The cryptocurrency industry has had a wild, peak-to-valley year. Case in point: The news today that Basis — one of Silicon Valley’s buzziest attempts to create an alternative to traditional currency — is shutting down.
Basis said it raised $133 million just this April from blue-chip venture capitalists like Andreessen Horowitz and Alphabet’s GV. That shocking amount of dough was meant to build a “stablecoin” — or a currency that would be insulated from inflation — and to try and prevent the price sensitivity that has bedeviled other cryptocurrencies.
But Basis felt the project would really only work if its tokens, or what Basis created to adjust the supply of its stablecoin and therefore keep its value relatively stable, wouldn’t be subject to U.S. securities laws.
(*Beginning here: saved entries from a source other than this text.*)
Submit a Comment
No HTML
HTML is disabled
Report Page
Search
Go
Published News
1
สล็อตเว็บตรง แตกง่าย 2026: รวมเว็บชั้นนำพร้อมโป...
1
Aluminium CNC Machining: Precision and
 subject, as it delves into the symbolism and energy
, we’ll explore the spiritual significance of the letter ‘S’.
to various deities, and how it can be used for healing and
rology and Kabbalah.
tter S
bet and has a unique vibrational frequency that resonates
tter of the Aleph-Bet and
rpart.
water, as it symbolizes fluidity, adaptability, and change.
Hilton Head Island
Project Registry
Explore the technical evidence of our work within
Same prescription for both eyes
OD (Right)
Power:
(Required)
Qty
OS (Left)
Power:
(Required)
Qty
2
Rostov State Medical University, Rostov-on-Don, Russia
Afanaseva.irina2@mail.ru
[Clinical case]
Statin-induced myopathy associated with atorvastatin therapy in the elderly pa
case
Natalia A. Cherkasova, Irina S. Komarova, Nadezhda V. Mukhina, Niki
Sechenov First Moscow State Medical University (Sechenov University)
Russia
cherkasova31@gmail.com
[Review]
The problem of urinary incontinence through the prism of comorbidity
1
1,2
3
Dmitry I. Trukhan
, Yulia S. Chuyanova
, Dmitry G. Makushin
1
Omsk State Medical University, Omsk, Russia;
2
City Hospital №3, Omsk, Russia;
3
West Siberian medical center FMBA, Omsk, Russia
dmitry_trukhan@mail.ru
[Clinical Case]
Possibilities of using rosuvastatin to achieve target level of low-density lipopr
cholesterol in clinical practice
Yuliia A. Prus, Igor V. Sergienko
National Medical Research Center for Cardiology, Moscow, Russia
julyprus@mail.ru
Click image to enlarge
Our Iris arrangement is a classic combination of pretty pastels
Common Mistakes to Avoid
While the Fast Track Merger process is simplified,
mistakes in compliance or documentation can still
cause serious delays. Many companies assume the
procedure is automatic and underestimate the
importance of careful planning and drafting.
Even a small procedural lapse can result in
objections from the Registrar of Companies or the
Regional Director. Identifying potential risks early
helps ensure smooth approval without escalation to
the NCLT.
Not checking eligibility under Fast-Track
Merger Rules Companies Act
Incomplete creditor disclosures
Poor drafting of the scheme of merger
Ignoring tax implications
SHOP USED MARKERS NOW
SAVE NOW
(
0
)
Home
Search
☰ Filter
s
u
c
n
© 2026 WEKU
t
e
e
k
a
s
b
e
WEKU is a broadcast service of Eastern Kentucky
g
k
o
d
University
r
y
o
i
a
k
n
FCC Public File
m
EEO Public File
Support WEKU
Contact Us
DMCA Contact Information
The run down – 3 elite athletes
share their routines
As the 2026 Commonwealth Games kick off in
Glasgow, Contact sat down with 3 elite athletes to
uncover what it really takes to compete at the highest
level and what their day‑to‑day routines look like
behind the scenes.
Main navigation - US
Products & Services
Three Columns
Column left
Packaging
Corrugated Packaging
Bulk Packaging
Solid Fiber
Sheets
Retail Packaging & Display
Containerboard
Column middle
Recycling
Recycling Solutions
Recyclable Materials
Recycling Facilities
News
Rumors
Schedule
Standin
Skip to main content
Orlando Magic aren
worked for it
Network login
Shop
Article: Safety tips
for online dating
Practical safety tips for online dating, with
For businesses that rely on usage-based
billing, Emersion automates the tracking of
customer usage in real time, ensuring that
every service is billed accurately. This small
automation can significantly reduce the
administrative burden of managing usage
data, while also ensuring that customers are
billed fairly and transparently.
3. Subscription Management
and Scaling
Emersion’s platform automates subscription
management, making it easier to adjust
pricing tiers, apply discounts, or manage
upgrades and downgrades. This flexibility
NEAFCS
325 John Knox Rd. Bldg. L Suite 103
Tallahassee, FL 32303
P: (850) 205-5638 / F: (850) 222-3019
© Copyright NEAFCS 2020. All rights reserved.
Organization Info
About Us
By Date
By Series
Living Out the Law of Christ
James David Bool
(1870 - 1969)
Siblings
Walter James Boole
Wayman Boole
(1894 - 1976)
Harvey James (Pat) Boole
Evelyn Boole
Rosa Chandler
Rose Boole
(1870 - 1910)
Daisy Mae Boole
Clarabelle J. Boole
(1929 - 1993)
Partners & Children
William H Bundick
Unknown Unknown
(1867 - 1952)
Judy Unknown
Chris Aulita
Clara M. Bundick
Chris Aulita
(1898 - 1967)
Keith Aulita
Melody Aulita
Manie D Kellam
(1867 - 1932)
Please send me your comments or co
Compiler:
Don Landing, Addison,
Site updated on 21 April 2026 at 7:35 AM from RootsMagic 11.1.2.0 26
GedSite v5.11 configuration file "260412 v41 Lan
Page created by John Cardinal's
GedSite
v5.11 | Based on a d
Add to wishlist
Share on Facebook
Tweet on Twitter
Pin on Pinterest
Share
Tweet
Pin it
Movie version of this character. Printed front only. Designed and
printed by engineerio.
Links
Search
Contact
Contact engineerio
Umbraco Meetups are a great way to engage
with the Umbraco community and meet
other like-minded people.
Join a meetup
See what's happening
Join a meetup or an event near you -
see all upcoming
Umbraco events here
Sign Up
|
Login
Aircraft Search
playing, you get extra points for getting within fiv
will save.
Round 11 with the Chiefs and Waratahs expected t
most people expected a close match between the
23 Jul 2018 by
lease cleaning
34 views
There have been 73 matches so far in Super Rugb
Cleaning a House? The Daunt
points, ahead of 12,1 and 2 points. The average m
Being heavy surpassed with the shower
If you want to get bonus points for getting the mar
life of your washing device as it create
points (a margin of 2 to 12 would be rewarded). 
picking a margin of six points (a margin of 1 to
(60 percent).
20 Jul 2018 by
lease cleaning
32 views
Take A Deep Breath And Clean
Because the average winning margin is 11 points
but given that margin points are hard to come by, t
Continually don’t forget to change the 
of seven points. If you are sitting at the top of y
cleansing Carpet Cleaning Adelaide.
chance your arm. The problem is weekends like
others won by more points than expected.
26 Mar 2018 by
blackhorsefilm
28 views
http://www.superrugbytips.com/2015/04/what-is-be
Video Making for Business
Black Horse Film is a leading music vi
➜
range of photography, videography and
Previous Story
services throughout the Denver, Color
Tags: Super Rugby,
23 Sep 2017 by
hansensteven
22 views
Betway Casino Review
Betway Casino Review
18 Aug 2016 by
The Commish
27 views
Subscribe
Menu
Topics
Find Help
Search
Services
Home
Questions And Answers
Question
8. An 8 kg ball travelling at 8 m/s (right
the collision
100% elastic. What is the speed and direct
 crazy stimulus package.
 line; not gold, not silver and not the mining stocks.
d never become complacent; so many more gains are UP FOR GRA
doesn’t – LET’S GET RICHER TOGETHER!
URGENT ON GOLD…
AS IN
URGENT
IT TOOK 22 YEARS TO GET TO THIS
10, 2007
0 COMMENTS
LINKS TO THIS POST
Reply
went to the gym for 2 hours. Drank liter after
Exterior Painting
Regulators have been trying to assess whether to apply standard laws that govern things like stocks to digital assets like coins — and Basis said it was reading the tea leaves and predicting a crackdown.
“Unfortunately, having to apply US securities regulation to the system had a serious negative impact on our ability to launch Basis,” its CEO Nader Al-Naji wrote Thursday.
But at a bigger-picture level, this is a black eye for the entire cryptocurrency industry. As the amount of money it raised makes clear, Basis was seen as being at the vanguard of the cryptocurrency revolution. And while the company says it is returning the money it raised to its investors, it’s nevertheless a very public stumble for its prestigious backers.
Of course, crypto investing — just like startup investing — produces lots of failures. That’s normal. But this particular failure also is a reminder why some Silicon Valley investors shied away from investing in crypto projects such as initial coin offerings in the first place: The regulatory landscape is just too uncertain to be able to predict much of anything.
Basis’ demise was first reported by The Block.